William F. Henney and Frank A. Hagarty, for the appellant (plaintiff).
Joseph F. Berry, for the appellee (defendant).
The only question presented by the demurrer to this complaint was whether or not a good cause of action was set up by reason of the fact, as it appeared, that statutory notice of the accident was not given to the defendant until more than two, but less than four, months had elapsed. The only error here assigned is the action of the trial court in sustaining the demurrer.
The law casts upon the defendant, a private corporation, the same duty to exercise ordinary care in the conduct of its affairs, and the same liability for its failure to do so, which rests upon all other persons and private corporations, unless there is some statute expressly or impliedly imposing limitations upon such duty and liability. Cadwell v. Connecticut Ry. Ltg. Co., 84 Conn. 450, 80 A. 285. The only statute pointed out as imposing such a limitation is § 2020 of the General Statutes, taken in connection with other statutes which cast a duty of highway repair upon street railways.
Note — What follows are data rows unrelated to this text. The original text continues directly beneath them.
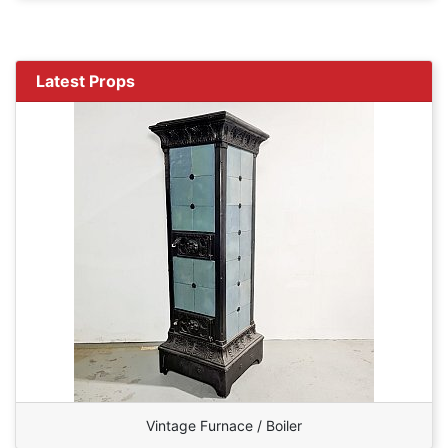
Latest Props
Vintage Furnace / Boiler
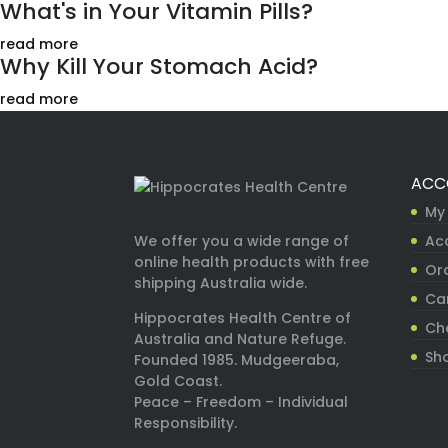
What's in Your Vitamin Pills?
read more
Why Kill Your Stomach Acid?
read more
ACC
My
Ac
We offer you a wide range of
online health products with free
Ord
shipping Australia wide.
Ca
Hippocrates Health Centre of
Ch
Australia and Nature Refuge.
Sh
Founded 1985. Mudgeeraba,
Gold Coast.
Peace – Freedom – Individual
Responsibility.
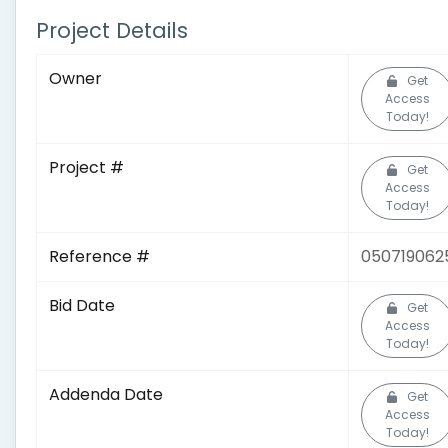
Project Details
Owner
Get
Access
Today!
Project #
Get
Access
Today!
Reference #
050719062
Bid Date
Get
Access
Today!
Addenda Date
Get
Access
Today!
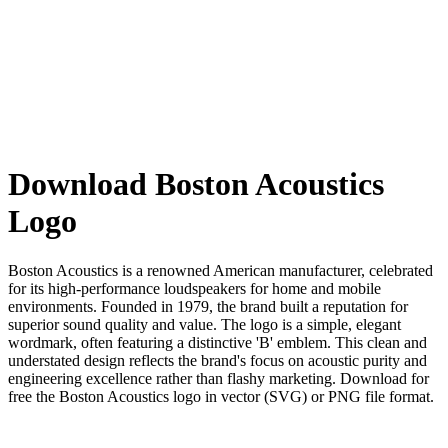
Download Boston Acoustics
Logo
Boston Acoustics is a renowned American manufacturer, celebrated
for its high-performance loudspeakers for home and mobile
environments. Founded in 1979, the brand built a reputation for
superior sound quality and value. The logo is a simple, elegant
wordmark, often featuring a distinctive 'B' emblem. This clean and
understated design reflects the brand's focus on acoustic purity and
engineering excellence rather than flashy marketing. Download for
free the Boston Acoustics logo in vector (SVG) or PNG file format.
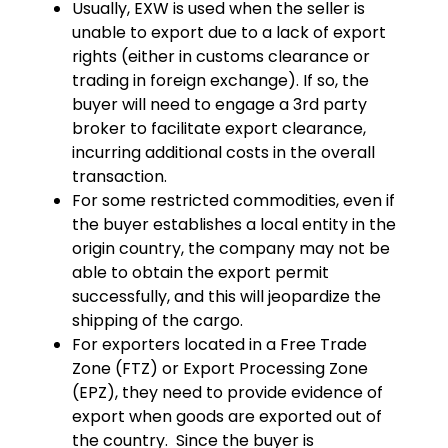
Usually, EXW is used when the seller is
unable to export due to a lack of export
rights (either in customs clearance or
trading in foreign exchange). If so, the
buyer will need to engage a 3rd party
broker to facilitate export clearance,
incurring additional costs in the overall
transaction.
For some restricted commodities, even if
the buyer establishes a local entity in the
origin country, the company may not be
able to obtain the export permit
successfully, and this will jeopardize the
shipping of the cargo.
For exporters located in a Free Trade
Zone (FTZ) or Export Processing Zone
(EPZ), they need to provide evidence of
export when goods are exported out of
the country. Since the buyer is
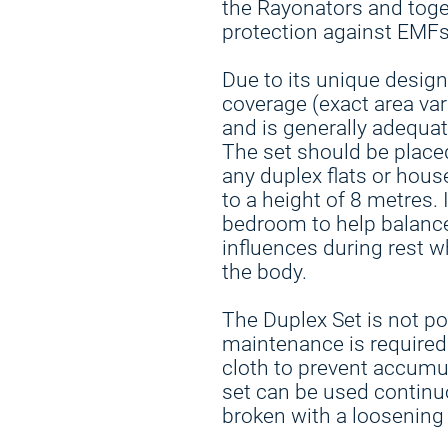
the Rayonators and toge
protection against EMFs
Due to its unique design
coverage (exact area var
and is generally adequ
The set should be placed 
any duplex flats or hous
to a height of 8 metres. 
bedroom to help balance
influences during rest w
the body.
The Duplex Set is not po
maintenance is required.
cloth to prevent accumul
set can be used continu
broken with a loosening 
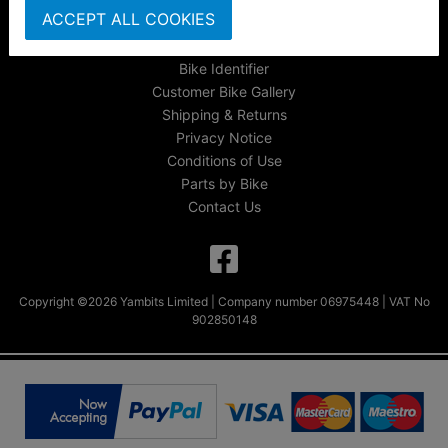
ACCEPT ALL COOKIES
FAQs & Help
Track Your Order
Bike Identifier
Customer Bike Gallery
Shipping & Returns
Privacy Notice
Conditions of Use
Parts by Bike
Contact Us
Copyright ©2026 Yambits Limited | Company number 06975448 | VAT No
902850148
General Statutes, § 3837. This section creates a duty where before there was none, and through its operation there exists a liability, by force of § 2020, which was not recognized at common law. The liability is not one which rests upon common-law negligence. It rests upon the failure to perform a governmental duty which the legislature has seen fit to cast upon street railways. It creates as arbitrary standard of duty which is measured by the requirements of this governmental duty, in order that the demands of public travel may be met. Its foundation is entirely unlike that of common-law negligence. Section 2020 contains the provision which seeks to accomplish the performance of the imposed duty. It is penal in its character, the liability therein created being in the nature of a penalty for disobedience of the statutory mandate. The wrong of which the statute takes cognizance and aims to redress is, in the conception of our law, a public and not a private one. Bartram v. Sharon, 71 Conn. 686, 692, 43 A. 143.
The defendant contends that by the enactment of the legislation creating this duty and liability the General Assembly, by necessary implication, provided that wherever and whenever a street-railway company or other private corporation, charged with a duty of highway repair, is guilty of conduct such as would, under ordinary circumstances, amount to common-law negligence, and this negligent conduct finds its expression in a situation which renders defective a highway, or portion of highway, in respect to which it owes the duty of repair, the party injured can have no other redress than that furnished by § 2020. It says that in such case there can be no action founded on negligence apart from the statute, and that the remedy as for a defective highway is exclusive.
We cannot agree with this contention, and fail to discover any sound reason why the giving of the statutory remedy as a penalty for the commission of a public wrong, and the sanction of a statutory mandate which is concerned with the performance of a governmental duty, should, in the absence of express provision, operate to deprive a party of rights of action immemorially recognized and which grow out of the private relations of man to man. On the contrary, we are of the opinion that in a proper case a party injured may have his election whether he will avail himself of the remedy of the statute or that of the common law. See Conway v. Waterbury, 84 Conn. 345, 349, 80 A. 83; Hinckley v. Danbury, 81 Conn. 241, 242, 70 A. 590.
In the present case the complaint states a good cause of action at common law. Furthermore, it is apparent from its allegations and those it does not contain, that the pleader was studiously attempting to state a cause of action of that character. The two-month limitation as to notice, contained in § 2020, is therefore inapplicable, and the pertinent limitation is that of four months, embodied in § 1130.